Sobre queimar e decapitar pessoas vivas, bebês palestinos seriam gente? E as tantas pessoas que foram soterradas vivas? Ou mutiladas (inclusive, por civis)? Será que vale? Ouvi dizer até que o Estado de Israel teria sido construído sobre as cinzas de vilarejos palestinos que arderam em chamas. Com a mais absoluta certeza, não havia pessoas lá. Né, Mariliz?
Se isso não for terrorismo, pode chamar de genocídio? “Promover criminalidade, negar proteção e acesso à água e comida não parecem crueldade?”
Hein, Mariliz?
Nove páginas.
Falemos, pois, sobre terrorismo. Sobre antissemitismo (+terrorismo).

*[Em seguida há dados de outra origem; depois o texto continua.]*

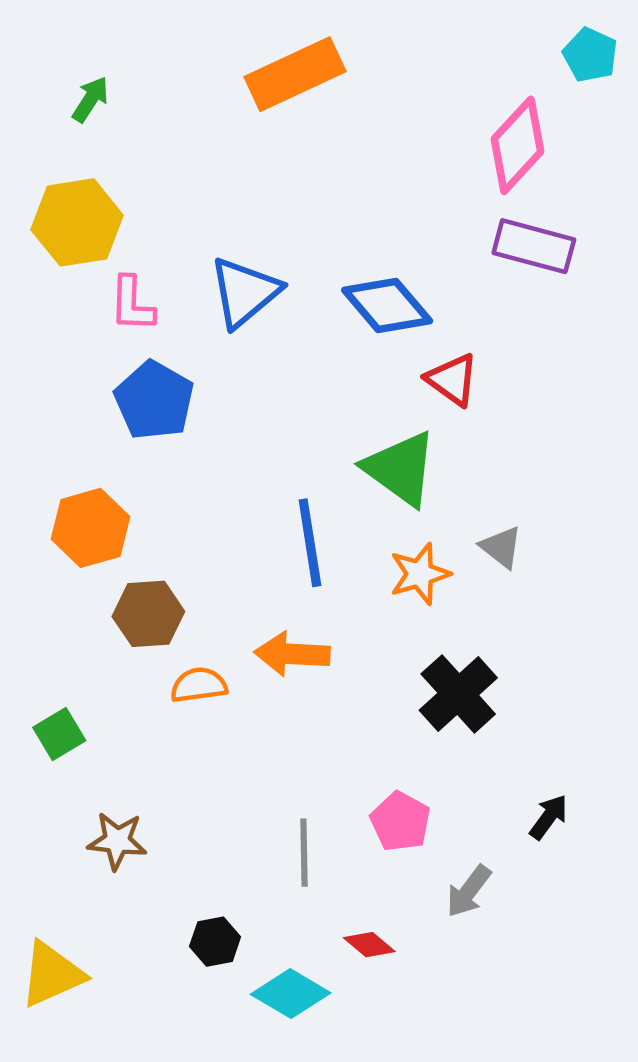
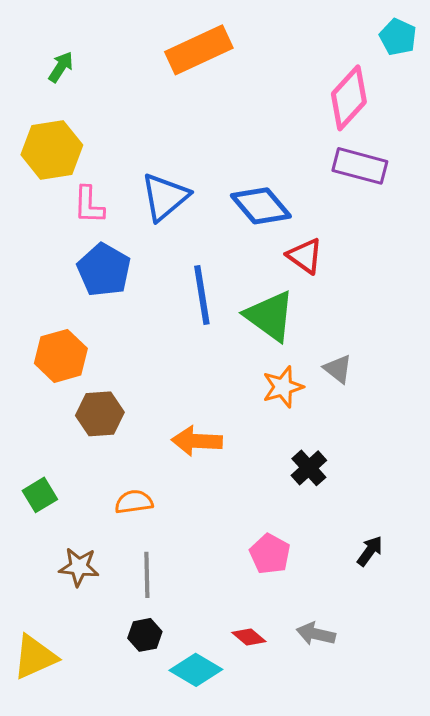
blue line: (310, 543) -> (202, 295), moved
orange semicircle: (199, 685) -> (134, 502), moved
black cross: (458, 694) -> (309, 468), size x0.7
gray line: (304, 853) -> (147, 575), moved
gray arrow: (469, 891) -> (316, 634), moved, turned 66

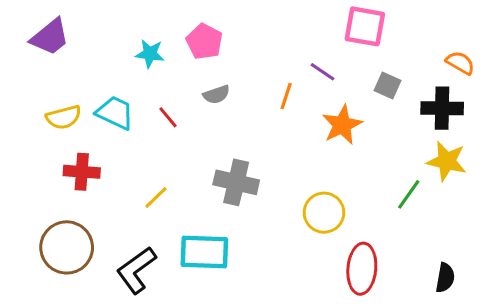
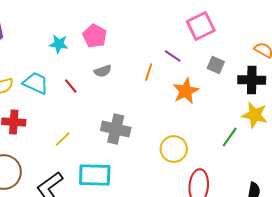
pink square: (365, 26) -> (201, 26), turned -36

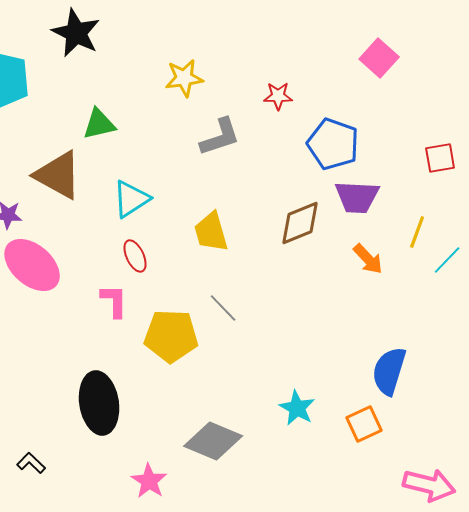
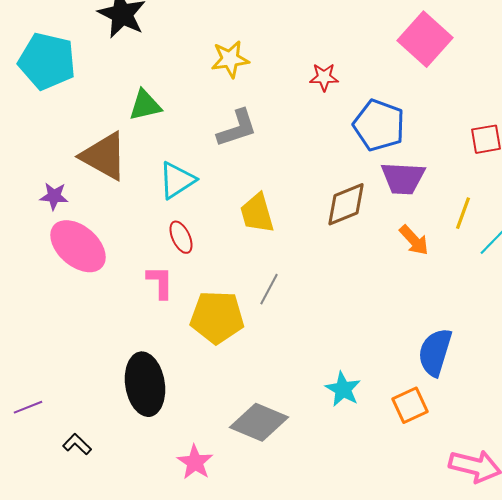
pink square: (379, 58) -> (425, 39), size x1.4
gray L-shape: (220, 137) -> (237, 128), moved
gray line: (223, 308) -> (269, 289), turned 72

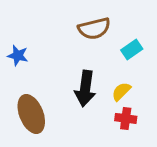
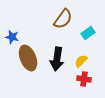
brown semicircle: (94, 28) -> (63, 19), turned -40
brown ellipse: (31, 114) -> (28, 58), moved

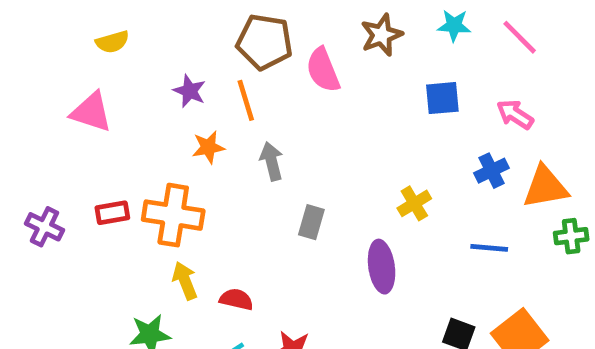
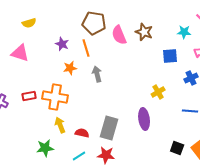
cyan star: (454, 25) -> (184, 32), moved
brown star: (382, 35) -> (144, 32), moved, turned -30
blue square: (442, 98) -> (170, 56), moved
gray rectangle: (311, 222) -> (109, 128), moved, size x1.6

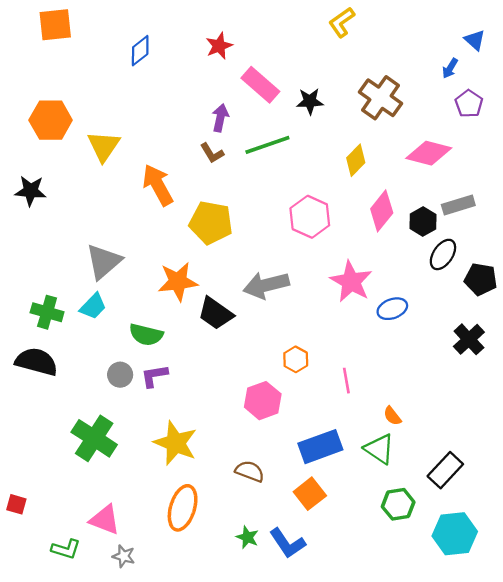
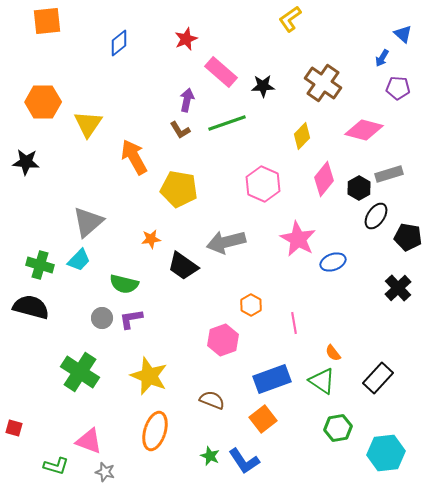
purple pentagon: (469, 104) -> (398, 88), turned -30
orange star: (178, 282) -> (151, 239), size x0.6
black rectangle: (445, 470) -> (378, 378), moved

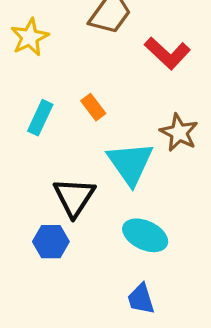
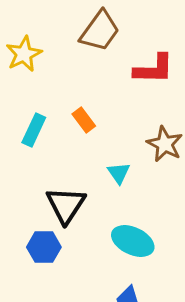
red L-shape: (167, 53) -> (154, 69), turned -42
cyan triangle: (130, 163) -> (119, 173), size x0.5

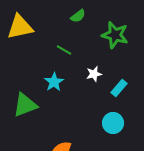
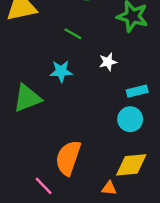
cyan star: (54, 82) -> (61, 71), turned 30
cyan rectangle: (119, 88) -> (137, 91), moved, turned 36

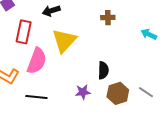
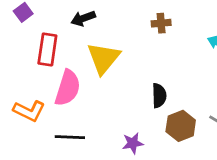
purple star: (83, 92) -> (133, 143), moved

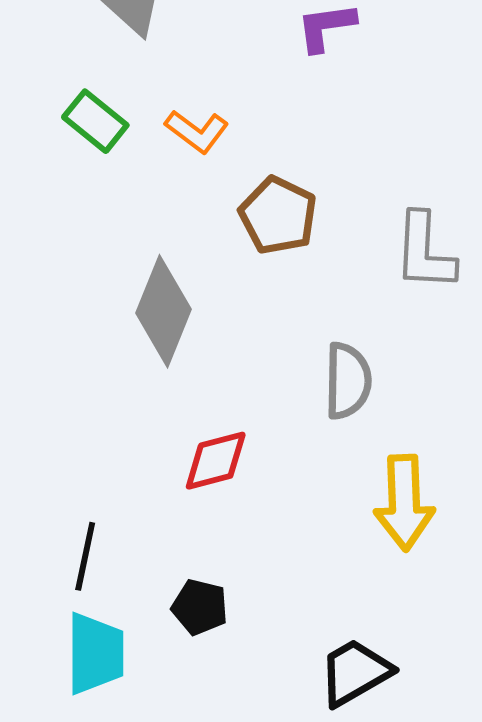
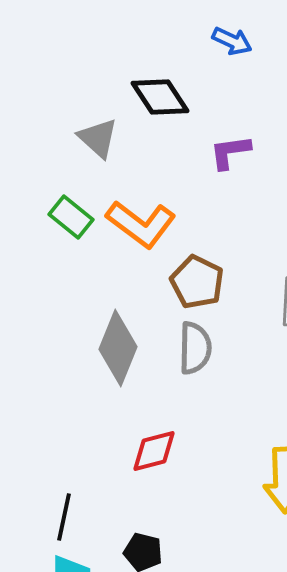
orange L-shape: (197, 131) -> (141, 224), size x1.6
gray semicircle: (348, 381) -> (195, 348), moved

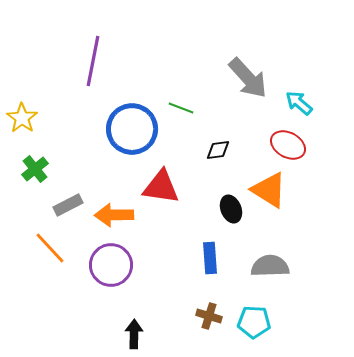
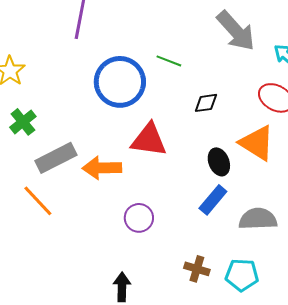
gray rectangle: (68, 205) -> (56, 158), size x1.4
blue rectangle: (210, 258) -> (213, 200), moved, turned 44
purple circle: (111, 265) -> (139, 218), moved, size x0.7

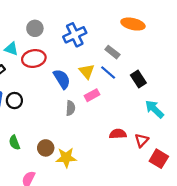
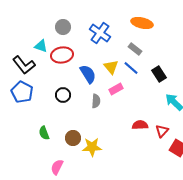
orange ellipse: (133, 24) -> (142, 23), moved
blue cross: (75, 35) -> (100, 33), turned -30
black circle: (14, 101) -> (63, 95), moved

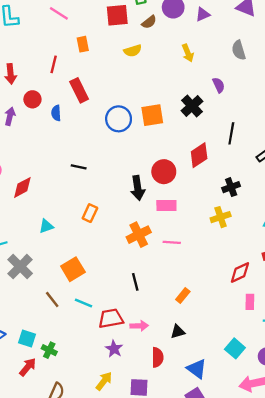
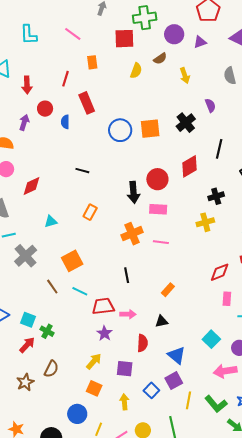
brown semicircle: (149, 22) -> (160, 59), moved
yellow semicircle: (133, 51) -> (136, 71), turned -56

“I’m happy to be a fascist”
Conforme já dito, nem todo antissionista é antissemita. Sem vice-versa (salvo uma exceção). É de se questionar, porém, como a própria Mariliz admite: quanto desse antissionismo não adveio da forma como o Estado de Israel fora estabelecido, e não de sua existência em si? Bom exemplo disto é o escritor e ativista Miko Peled, filho de Matti Peled, general das Forças Israelenses na guerra de 1967, e neto do líder sionista Avraham Katsnelson, quem assinou a Declaração de Independência de Israel em 1948:
Foi um processo incrivelmente difícil de aceitar o fato de que tudo que me foi dito não era verdade. Era uma história inventada. A verdade jaz do outro lado. Lembro de quando ouvi, pela primeira vez, palestinos descrevendo o que aconteceu em 1948. Descreviam um massacre. Uma história que não era apenas ligeiramente diferente, mas o contrário total e absoluto do que eu tinha como verdade. Não é que haja uma diferença nas nuances, não se trata de uma diferença que possa ser superada. Você tem de escolher um lado. E o lado que eu escolhi me fez rejeitar o sionismo. Fui levado a agir. A aprender mais sobre a resistência palestina. E, quanto mais eu aprendia, mais eu me envolvia. Não aprendi sobre o sionismo na faculdade ou em livros na escola. Eu cresci em meio a ele, eu escutava o que diziam, eu sabia o que faziam.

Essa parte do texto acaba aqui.